[Items from a data source]
━━━━━━━━━━━━━━━━━━━━━━━━━━━━━━

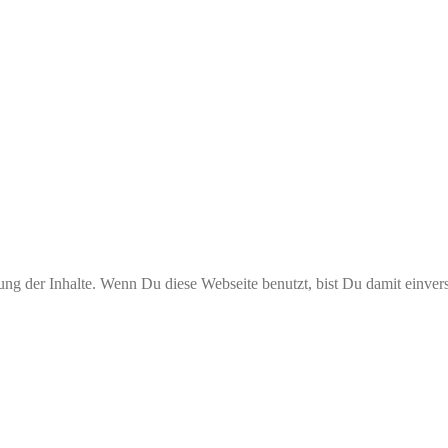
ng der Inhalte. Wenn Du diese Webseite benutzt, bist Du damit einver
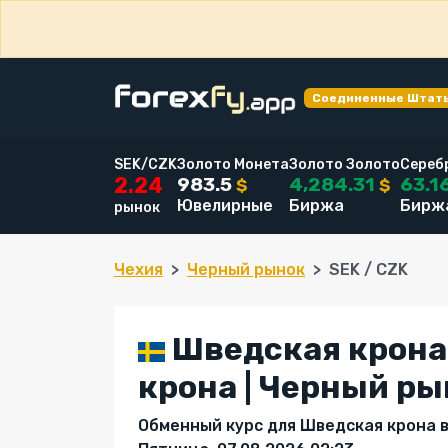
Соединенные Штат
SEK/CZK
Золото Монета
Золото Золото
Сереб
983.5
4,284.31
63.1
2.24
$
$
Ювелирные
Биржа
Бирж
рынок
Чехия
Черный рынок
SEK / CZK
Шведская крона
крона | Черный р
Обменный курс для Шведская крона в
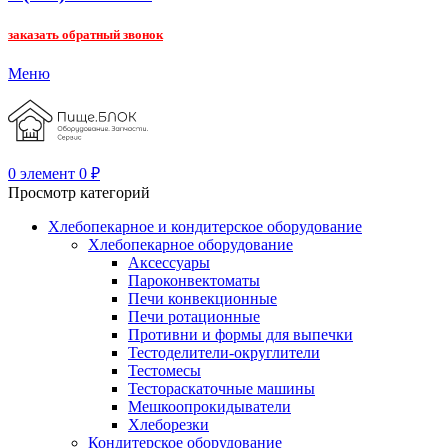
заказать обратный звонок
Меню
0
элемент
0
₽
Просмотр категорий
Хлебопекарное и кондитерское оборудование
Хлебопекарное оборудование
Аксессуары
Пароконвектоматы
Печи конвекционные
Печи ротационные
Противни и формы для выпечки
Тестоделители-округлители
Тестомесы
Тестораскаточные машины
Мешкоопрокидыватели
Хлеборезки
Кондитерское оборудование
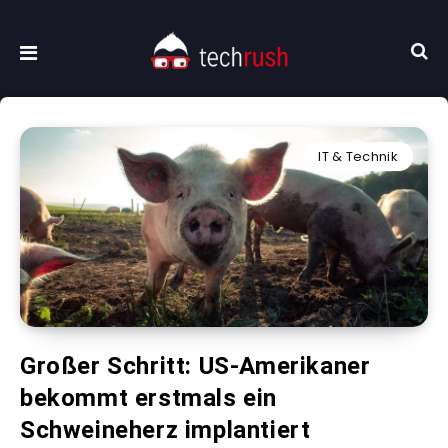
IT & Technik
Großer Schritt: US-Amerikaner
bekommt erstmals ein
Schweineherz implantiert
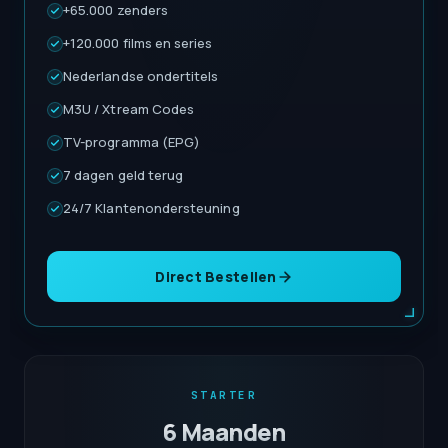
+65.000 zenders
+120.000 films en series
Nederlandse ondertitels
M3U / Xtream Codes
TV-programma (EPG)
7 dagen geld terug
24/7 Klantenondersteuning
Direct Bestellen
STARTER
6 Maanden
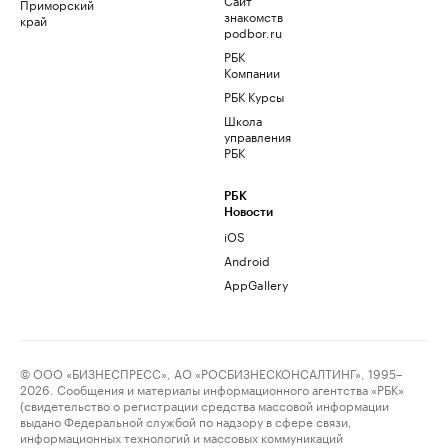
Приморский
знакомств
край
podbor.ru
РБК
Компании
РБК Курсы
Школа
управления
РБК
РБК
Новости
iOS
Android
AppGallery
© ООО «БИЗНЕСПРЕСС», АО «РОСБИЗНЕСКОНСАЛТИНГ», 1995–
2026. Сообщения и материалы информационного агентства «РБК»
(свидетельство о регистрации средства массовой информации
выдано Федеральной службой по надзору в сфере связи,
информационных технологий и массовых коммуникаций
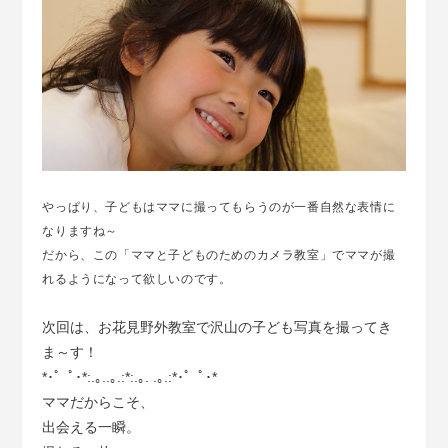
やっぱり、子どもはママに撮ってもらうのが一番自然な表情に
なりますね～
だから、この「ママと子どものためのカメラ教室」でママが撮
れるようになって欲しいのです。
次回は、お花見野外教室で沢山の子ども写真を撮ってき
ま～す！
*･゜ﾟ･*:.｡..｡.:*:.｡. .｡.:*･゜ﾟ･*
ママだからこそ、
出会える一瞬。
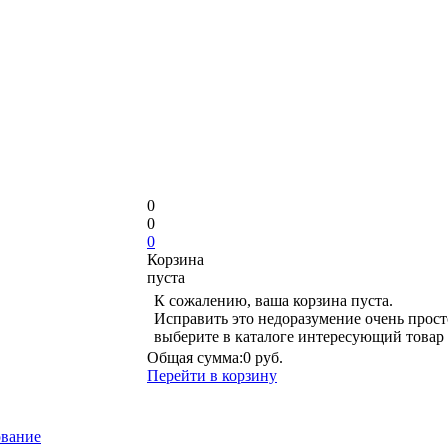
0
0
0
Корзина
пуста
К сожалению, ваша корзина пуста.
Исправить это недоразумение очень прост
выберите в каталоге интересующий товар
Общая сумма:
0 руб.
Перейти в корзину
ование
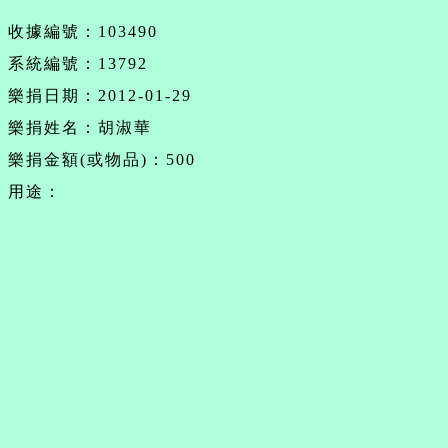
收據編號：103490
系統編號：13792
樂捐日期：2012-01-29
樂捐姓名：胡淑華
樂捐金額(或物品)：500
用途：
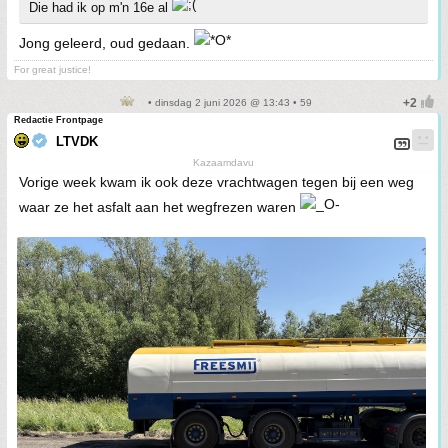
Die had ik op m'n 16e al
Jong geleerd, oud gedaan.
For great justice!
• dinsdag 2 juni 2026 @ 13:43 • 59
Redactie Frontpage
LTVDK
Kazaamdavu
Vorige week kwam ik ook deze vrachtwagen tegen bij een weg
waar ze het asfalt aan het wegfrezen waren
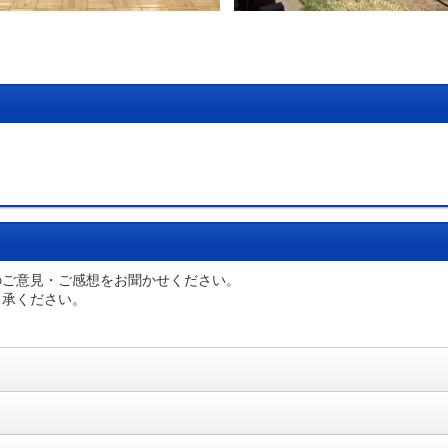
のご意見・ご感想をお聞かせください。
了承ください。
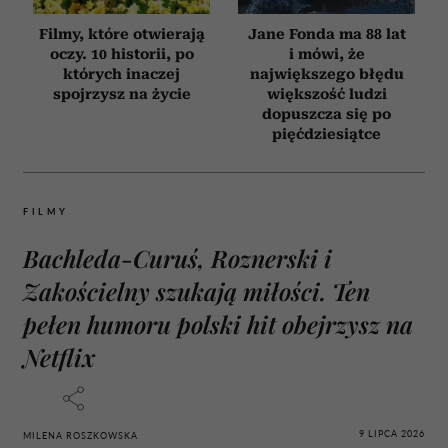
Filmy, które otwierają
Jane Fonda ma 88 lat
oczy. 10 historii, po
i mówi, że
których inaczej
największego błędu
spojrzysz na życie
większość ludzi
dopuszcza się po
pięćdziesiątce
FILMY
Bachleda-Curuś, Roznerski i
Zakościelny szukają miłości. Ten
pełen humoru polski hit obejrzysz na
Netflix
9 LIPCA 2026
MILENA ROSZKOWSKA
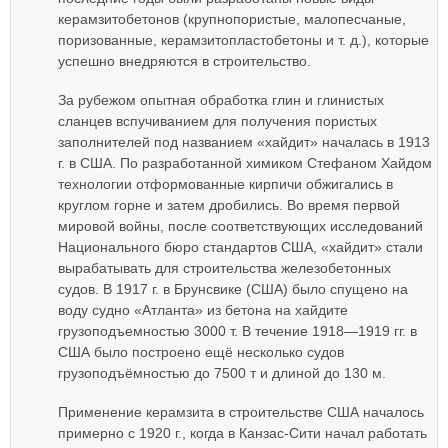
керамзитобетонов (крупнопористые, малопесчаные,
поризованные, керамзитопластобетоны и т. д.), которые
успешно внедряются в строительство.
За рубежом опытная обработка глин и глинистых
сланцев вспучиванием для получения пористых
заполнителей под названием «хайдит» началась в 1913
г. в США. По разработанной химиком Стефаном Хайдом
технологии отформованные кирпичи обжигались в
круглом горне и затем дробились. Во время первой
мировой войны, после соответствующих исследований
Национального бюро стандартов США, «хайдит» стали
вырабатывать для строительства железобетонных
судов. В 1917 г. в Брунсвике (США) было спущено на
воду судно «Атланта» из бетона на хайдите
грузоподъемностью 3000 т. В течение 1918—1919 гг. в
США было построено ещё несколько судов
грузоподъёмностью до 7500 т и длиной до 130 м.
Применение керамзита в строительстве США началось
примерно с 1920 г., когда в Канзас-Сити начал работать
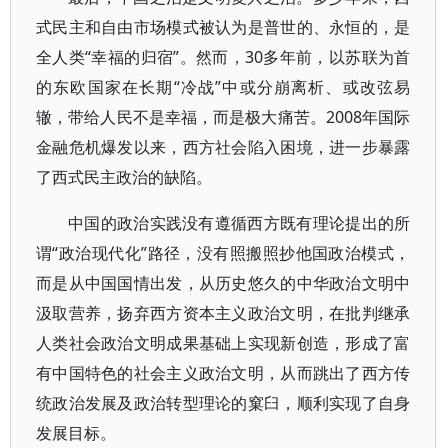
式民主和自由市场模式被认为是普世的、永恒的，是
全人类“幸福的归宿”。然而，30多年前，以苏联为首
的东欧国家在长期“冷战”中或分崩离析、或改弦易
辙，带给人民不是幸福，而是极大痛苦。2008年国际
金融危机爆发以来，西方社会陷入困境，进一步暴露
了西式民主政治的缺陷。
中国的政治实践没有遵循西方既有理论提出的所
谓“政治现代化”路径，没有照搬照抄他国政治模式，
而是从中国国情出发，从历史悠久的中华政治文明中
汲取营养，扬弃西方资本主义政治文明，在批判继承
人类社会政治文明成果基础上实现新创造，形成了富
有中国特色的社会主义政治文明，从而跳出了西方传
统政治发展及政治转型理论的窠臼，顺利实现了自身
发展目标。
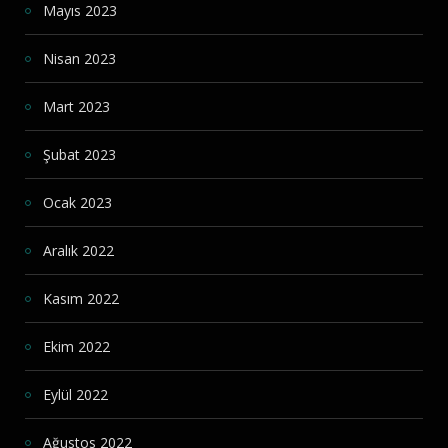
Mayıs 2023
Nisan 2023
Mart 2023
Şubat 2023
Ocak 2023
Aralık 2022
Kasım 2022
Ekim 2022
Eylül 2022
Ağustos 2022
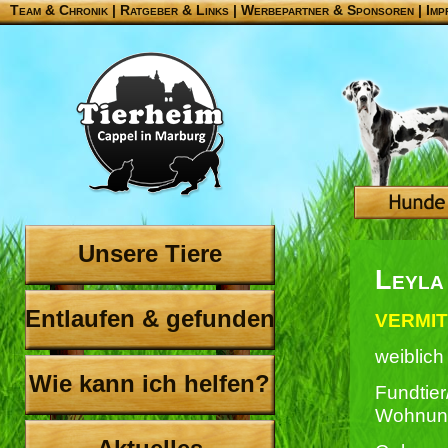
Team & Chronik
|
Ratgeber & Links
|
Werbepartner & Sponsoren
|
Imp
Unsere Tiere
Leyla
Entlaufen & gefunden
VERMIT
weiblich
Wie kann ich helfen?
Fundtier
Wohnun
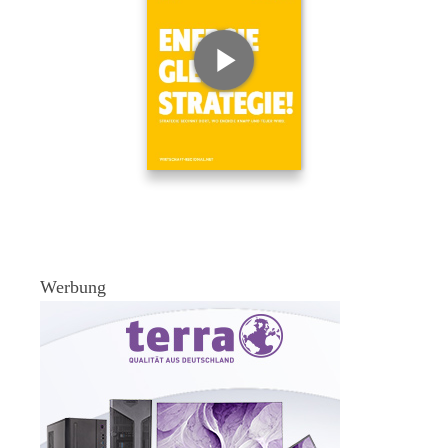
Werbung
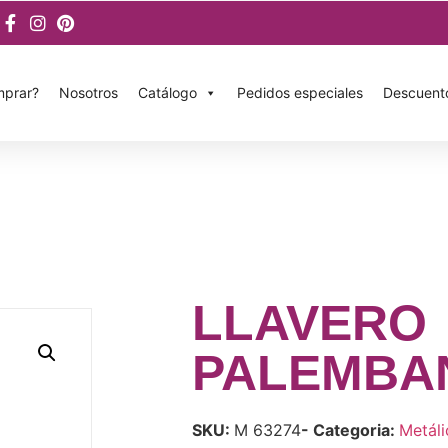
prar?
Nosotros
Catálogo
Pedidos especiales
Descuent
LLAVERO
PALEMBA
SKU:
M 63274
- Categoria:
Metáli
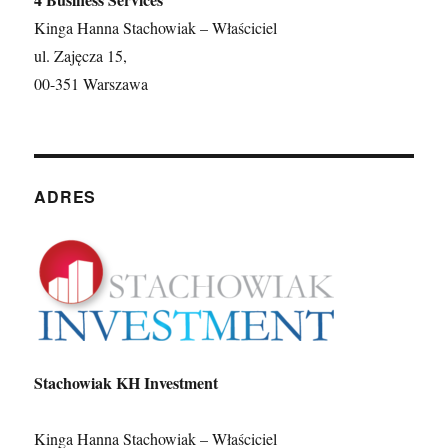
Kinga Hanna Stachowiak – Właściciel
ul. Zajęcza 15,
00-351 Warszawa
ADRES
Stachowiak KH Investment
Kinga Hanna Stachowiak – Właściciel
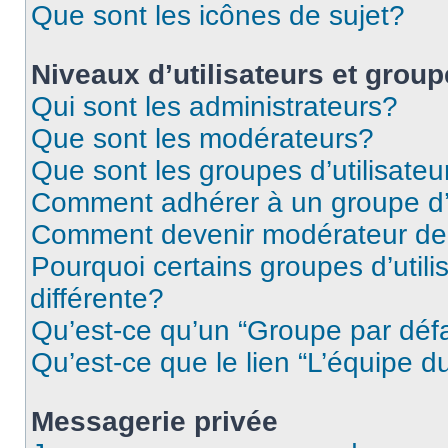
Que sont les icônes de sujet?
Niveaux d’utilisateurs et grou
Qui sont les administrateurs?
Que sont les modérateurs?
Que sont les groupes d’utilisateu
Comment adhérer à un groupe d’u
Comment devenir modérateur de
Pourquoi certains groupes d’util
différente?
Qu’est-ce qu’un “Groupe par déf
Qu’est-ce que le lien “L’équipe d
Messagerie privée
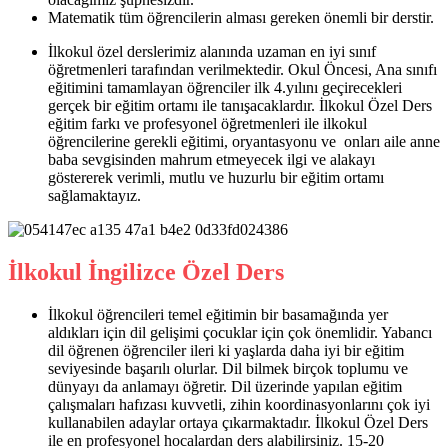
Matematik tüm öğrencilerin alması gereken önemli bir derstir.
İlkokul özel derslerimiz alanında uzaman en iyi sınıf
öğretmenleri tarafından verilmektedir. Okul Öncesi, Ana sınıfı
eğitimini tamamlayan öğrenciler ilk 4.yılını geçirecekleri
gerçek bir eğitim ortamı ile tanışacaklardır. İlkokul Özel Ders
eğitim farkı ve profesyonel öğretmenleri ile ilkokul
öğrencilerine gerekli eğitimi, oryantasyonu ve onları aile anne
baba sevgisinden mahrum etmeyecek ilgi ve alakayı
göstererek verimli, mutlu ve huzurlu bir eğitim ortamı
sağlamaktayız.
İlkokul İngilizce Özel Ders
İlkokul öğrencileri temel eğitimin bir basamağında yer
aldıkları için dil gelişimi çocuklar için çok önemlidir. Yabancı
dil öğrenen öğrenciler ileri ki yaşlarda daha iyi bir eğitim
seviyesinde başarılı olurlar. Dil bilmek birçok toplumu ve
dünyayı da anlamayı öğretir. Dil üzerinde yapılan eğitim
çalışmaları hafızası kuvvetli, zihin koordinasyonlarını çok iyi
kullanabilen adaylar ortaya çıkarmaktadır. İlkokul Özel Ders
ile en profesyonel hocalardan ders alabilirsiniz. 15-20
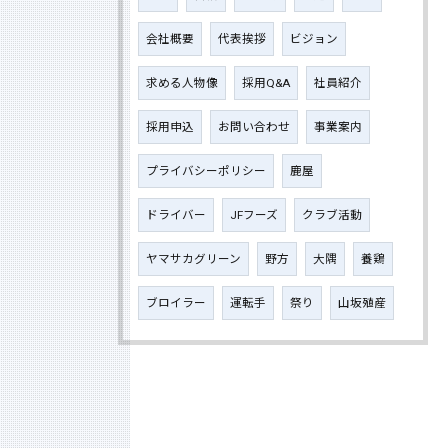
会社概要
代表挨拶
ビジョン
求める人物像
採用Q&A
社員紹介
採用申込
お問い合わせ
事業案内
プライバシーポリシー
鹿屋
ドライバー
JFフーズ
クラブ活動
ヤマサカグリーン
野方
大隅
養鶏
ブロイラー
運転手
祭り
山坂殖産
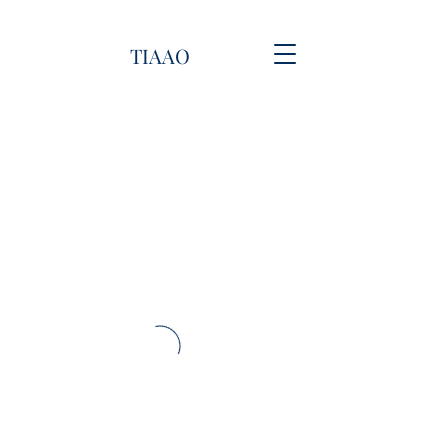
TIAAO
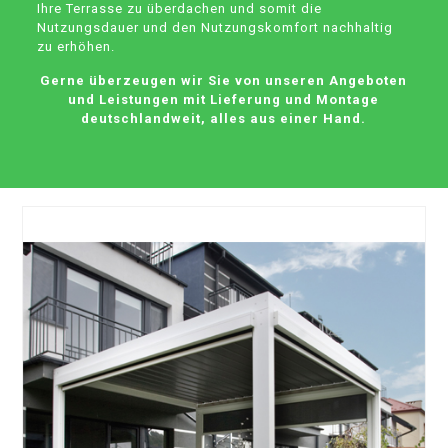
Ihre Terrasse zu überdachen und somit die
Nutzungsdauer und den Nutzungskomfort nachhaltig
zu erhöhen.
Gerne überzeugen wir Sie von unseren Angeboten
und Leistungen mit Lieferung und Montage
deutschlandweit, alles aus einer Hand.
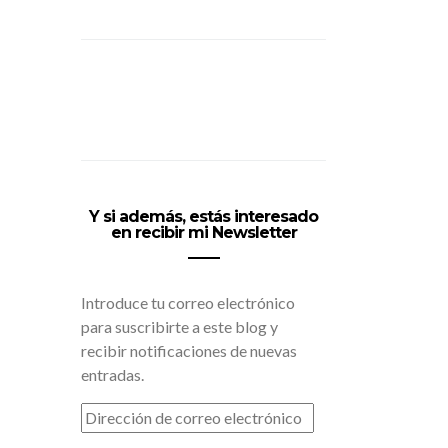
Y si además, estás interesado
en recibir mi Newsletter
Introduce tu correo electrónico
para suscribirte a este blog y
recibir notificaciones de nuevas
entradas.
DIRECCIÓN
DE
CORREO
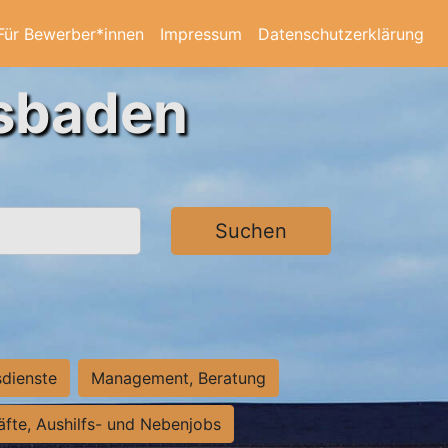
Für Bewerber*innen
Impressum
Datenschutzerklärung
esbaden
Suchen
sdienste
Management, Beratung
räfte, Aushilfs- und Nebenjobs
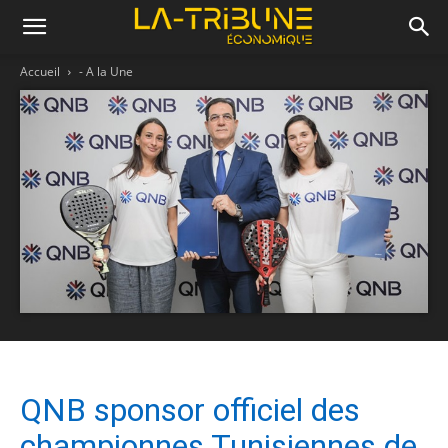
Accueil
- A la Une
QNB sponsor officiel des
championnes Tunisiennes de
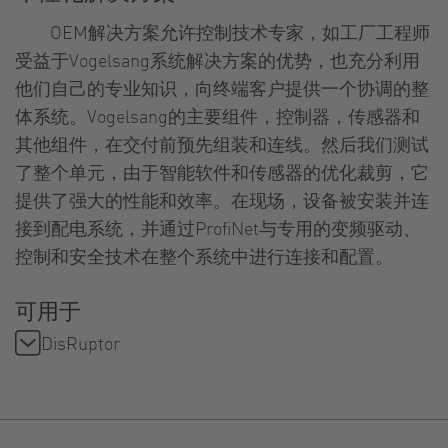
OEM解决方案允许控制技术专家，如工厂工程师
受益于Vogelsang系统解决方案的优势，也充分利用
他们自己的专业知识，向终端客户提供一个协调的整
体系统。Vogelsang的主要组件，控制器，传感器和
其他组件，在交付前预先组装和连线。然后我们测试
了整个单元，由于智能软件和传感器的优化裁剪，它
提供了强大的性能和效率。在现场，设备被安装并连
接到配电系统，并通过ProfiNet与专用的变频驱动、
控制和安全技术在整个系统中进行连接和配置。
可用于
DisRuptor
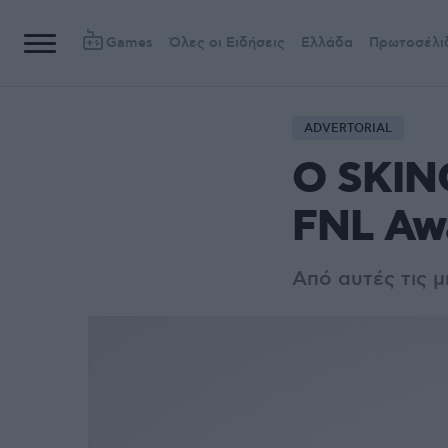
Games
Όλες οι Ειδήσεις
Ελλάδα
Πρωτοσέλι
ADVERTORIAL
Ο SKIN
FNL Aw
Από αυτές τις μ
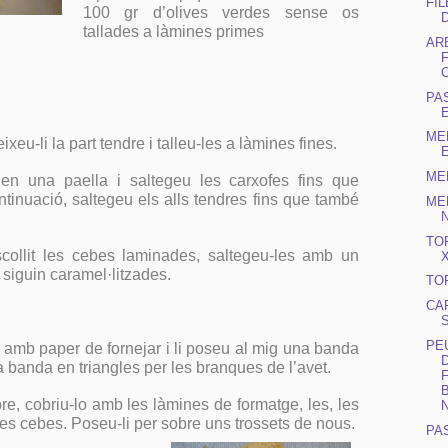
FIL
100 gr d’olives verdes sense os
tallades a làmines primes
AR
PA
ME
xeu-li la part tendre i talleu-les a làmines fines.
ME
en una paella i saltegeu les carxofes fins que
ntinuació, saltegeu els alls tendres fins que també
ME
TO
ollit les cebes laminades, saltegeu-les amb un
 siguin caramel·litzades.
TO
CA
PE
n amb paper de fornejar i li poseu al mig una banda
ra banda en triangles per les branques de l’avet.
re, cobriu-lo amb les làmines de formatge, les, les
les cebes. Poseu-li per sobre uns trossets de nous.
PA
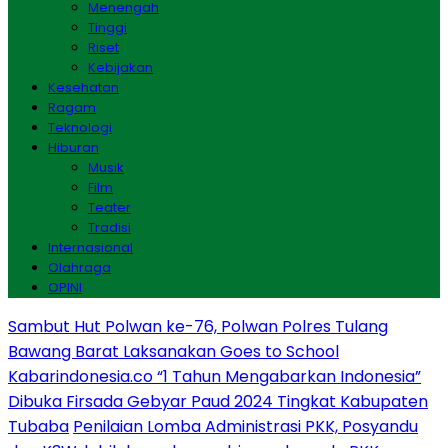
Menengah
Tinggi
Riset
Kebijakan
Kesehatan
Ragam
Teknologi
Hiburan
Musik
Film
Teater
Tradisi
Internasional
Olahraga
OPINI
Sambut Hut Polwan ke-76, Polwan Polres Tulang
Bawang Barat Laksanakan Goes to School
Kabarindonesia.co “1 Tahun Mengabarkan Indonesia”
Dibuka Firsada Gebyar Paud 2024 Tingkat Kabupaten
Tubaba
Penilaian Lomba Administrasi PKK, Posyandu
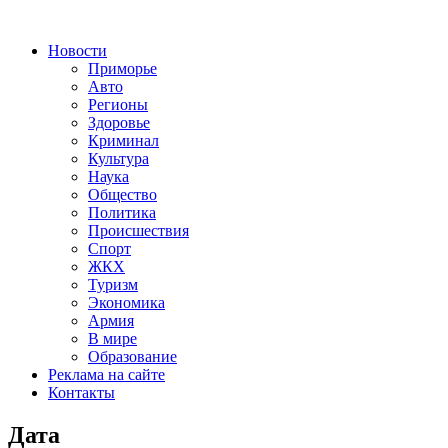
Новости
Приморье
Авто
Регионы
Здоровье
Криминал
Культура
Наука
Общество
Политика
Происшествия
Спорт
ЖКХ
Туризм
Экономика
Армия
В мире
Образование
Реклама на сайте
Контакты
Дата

━━━━━━━━━━━━━━━━━━━━━━━━━━━━━━

### Directions:
Could you set down, exactly as written, every line from the start of the records above through the line containing "Тестоделители-округлители", leaving the pictures out?

### Answer for this exercise:
ng der Inhalte. Wenn Du diese Webseite benutzt, bist Du damit einver
Соединенные Штат
SEK/CZK
Золото Монета
Золото Золото
Сереб
983.5
4,284.31
63.1
2.24
$
$
Ювелирные
Биржа
Бирж
рынок
Чехия
Черный рынок
SEK / CZK
Шведская крона
крона | Черный р
Обменный курс для Шведская крона в
заказать обратный звонок
Меню
0
элемент
0
₽
Просмотр категорий
Хлебопекарное и кондитерское оборудование
Хлебопекарное оборудование
Аксессуары
Пароконвектоматы
Печи конвекционные
Печи ротационные
Противни и формы для выпечки
Тестоделители-округлители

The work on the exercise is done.